:: Task ::
In the data that follows, find the line with "sera accessible à"; transcribe it, every later line up to the one with "bénéficieront de mises à jour fréquentes", and that line as well, exactly and with no others.

BEGIN Extracted entries

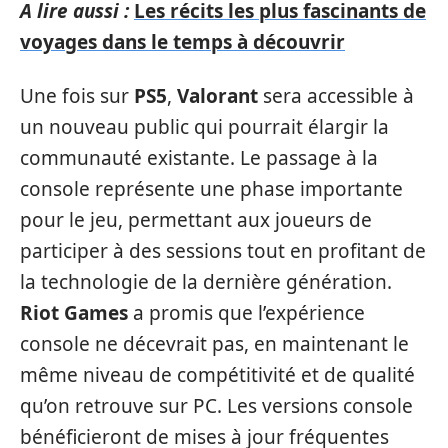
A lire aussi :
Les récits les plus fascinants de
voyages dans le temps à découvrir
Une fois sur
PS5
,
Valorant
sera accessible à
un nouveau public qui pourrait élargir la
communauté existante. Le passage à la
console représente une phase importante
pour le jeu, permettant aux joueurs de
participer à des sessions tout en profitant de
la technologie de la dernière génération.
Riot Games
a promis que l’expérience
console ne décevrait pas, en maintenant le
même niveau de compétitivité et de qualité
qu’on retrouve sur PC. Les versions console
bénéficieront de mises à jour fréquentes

END Extracted entries
BEGIN Extracted entries

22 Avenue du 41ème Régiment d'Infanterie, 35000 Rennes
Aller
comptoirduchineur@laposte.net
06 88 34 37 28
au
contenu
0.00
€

END Extracted entries

:: The completed task ::
sera accessible à
un nouveau public qui pourrait élargir la
communauté existante. Le passage à la
console représente une phase importante
pour le jeu, permettant aux joueurs de
participer à des sessions tout en profitant de
la technologie de la dernière génération.
Riot Games
a promis que l’expérience
console ne décevrait pas, en maintenant le
même niveau de compétitivité et de qualité
qu’on retrouve sur PC. Les versions console
bénéficieront de mises à jour fréquentes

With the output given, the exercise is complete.